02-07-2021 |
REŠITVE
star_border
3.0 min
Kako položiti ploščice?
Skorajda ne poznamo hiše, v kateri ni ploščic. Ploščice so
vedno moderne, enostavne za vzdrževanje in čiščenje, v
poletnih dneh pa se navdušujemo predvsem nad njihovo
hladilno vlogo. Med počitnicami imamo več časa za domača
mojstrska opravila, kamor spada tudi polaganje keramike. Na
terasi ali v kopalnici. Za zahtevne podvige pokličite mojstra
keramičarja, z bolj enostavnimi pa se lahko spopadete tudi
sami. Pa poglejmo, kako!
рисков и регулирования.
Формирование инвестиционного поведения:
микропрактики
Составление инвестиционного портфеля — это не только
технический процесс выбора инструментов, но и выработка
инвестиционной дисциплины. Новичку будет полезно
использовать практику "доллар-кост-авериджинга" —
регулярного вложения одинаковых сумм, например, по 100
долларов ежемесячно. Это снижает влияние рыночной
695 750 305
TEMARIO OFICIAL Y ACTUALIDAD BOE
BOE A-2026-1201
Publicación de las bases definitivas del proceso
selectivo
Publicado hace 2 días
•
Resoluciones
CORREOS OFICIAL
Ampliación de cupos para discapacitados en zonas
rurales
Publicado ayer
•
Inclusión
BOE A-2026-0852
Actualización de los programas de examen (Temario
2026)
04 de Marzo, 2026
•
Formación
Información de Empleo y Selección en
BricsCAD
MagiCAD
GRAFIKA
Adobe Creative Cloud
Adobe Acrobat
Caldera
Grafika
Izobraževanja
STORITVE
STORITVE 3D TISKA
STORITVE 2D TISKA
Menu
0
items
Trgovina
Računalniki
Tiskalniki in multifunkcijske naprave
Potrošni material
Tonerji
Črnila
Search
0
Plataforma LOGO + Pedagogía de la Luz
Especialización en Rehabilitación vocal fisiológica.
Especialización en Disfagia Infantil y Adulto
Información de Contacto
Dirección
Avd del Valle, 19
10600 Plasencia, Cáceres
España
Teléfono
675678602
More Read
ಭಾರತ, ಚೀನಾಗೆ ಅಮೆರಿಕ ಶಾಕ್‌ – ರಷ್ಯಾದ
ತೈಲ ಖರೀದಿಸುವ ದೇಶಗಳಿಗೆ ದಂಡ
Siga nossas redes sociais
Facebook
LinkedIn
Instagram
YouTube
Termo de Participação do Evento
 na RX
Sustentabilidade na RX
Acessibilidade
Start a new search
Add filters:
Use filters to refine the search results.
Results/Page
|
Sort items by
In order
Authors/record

_ _ _ _

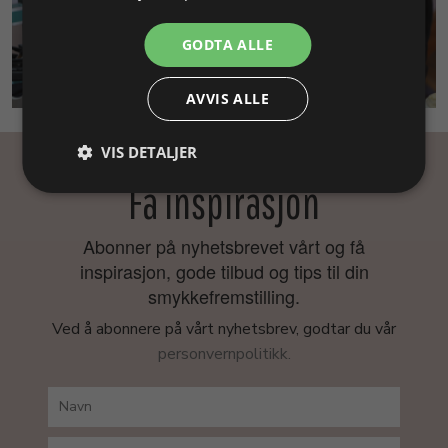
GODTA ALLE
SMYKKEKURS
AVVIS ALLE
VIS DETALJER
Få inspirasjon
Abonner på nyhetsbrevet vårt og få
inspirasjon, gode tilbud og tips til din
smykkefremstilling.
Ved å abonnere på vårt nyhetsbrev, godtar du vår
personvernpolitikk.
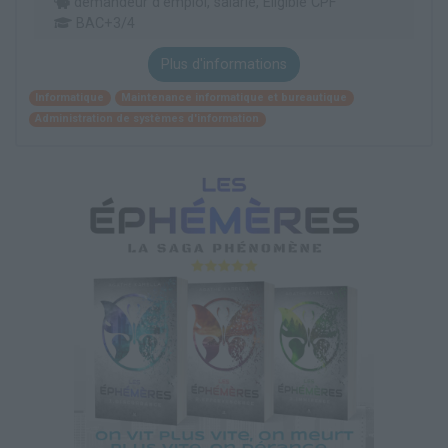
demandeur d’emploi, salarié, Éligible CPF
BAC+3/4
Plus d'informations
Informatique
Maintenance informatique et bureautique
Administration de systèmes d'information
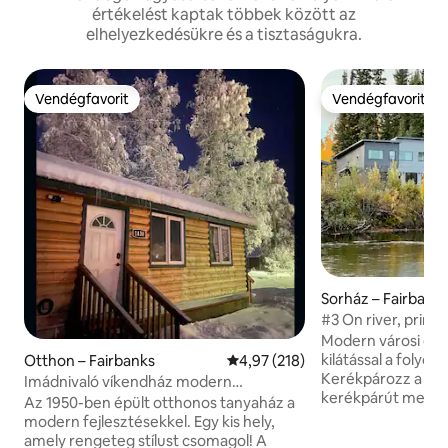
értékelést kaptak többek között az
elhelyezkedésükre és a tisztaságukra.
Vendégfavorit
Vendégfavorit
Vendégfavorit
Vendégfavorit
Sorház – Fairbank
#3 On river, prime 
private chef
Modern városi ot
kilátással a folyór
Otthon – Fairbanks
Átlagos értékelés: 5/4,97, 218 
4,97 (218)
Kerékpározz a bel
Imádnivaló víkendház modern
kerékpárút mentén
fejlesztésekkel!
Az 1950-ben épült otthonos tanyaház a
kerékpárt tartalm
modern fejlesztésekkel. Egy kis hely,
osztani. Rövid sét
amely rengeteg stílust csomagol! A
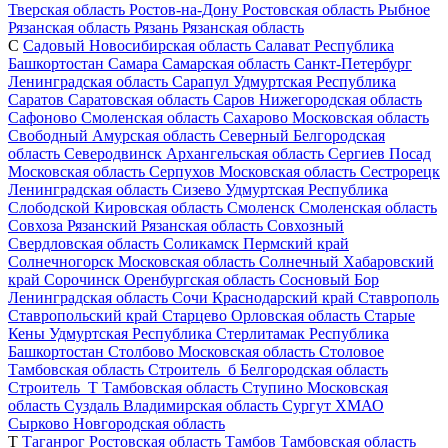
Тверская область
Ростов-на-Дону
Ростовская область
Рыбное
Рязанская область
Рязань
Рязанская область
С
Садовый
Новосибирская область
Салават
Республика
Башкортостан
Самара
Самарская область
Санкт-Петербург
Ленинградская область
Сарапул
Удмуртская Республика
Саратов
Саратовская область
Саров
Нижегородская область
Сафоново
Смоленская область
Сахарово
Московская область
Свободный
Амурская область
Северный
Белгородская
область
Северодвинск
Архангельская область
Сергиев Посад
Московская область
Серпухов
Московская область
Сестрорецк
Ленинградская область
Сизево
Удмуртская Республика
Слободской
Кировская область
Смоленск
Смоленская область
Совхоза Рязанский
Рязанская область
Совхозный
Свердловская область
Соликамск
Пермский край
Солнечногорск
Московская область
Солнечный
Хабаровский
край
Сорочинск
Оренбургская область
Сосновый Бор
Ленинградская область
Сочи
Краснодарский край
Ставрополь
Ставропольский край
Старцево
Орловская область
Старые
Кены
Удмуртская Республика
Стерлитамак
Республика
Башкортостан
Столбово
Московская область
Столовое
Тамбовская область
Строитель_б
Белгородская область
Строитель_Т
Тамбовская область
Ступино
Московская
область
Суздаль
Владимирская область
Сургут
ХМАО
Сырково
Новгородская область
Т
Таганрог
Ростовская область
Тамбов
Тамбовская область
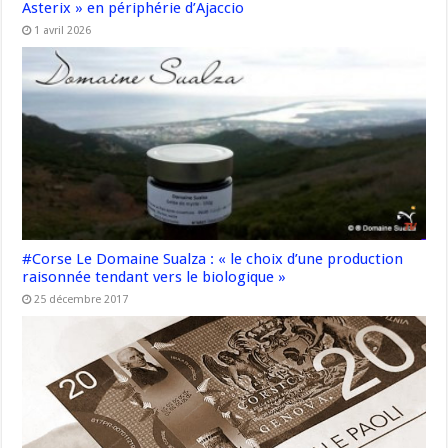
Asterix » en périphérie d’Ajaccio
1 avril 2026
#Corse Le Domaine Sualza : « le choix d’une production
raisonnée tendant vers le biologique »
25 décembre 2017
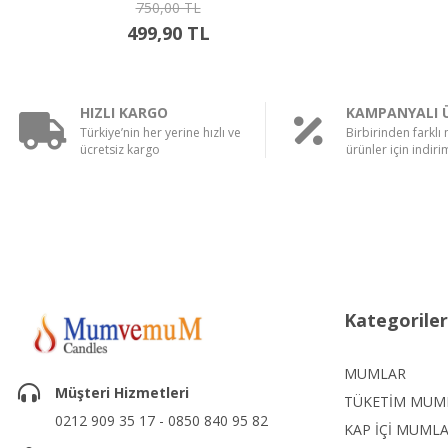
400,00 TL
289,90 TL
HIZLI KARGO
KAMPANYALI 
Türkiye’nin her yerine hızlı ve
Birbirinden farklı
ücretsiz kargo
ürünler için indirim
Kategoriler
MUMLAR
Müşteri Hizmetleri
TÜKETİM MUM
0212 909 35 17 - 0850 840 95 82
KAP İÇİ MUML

_ _ _ _

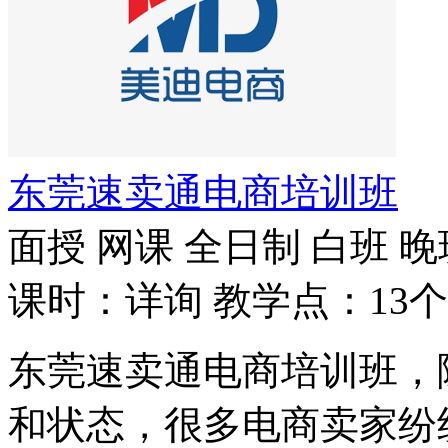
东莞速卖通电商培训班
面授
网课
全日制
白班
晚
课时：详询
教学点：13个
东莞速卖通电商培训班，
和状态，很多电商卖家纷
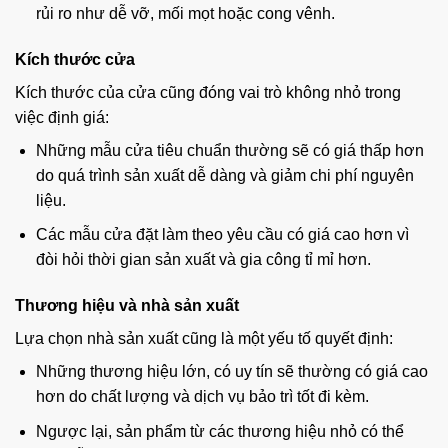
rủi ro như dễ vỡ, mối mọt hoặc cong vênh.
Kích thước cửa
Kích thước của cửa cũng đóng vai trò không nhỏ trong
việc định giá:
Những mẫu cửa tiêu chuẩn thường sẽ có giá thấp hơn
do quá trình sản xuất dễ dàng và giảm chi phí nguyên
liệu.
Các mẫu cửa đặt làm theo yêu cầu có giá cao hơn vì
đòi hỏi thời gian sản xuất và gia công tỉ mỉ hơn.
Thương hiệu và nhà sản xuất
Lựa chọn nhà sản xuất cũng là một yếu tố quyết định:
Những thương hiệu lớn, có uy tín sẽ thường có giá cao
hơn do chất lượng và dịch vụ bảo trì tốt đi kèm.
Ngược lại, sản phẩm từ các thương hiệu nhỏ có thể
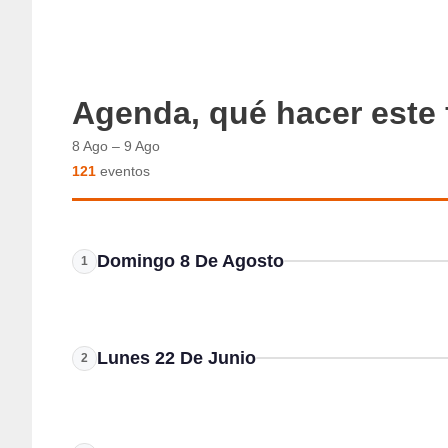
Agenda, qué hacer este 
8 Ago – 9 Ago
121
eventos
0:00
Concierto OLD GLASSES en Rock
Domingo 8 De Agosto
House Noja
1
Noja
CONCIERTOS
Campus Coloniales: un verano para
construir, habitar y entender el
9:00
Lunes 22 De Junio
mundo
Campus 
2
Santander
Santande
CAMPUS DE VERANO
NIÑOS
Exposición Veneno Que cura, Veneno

_ _ _ _

- **Task instructions**
Among the entries above, copy exactly only the lines starting with the one containing "Adobe Creative Cloud" and going through the one containing "Authors/record", both ends included.

- **Output of the exercise**
Adobe Creative Cloud
Adobe Acrobat
Caldera
Grafika
Izobraževanja
STORITVE
STORITVE 3D TISKA
STORITVE 2D TISKA
Menu
0
items
Trgovina
Računalniki
Tiskalniki in multifunkcijske naprave
Potrošni material
Tonerji
Črnila
Search
0
Plataforma LOGO + Pedagogía de la Luz
Especialización en Rehabilitación vocal fisiológica.
Especialización en Disfagia Infantil y Adulto
Información de Contacto
Dirección
Avd del Valle, 19
10600 Plasencia, Cáceres
España
Teléfono
675678602
More Read
ಭಾರತ, ಚೀನಾಗೆ ಅಮೆರಿಕ ಶಾಕ್‌ – ರಷ್ಯಾದ
ತೈಲ ಖರೀದಿಸುವ ದೇಶಗಳಿಗೆ ದಂಡ
Siga nossas redes sociais
Facebook
LinkedIn
Instagram
YouTube
Termo de Participação do Evento
 na RX
Sustentabilidade na RX
Acessibilidade
Start a new search
Add filters:
Use filters to refine the search results.
Results/Page
|
Sort items by
In order
Authors/record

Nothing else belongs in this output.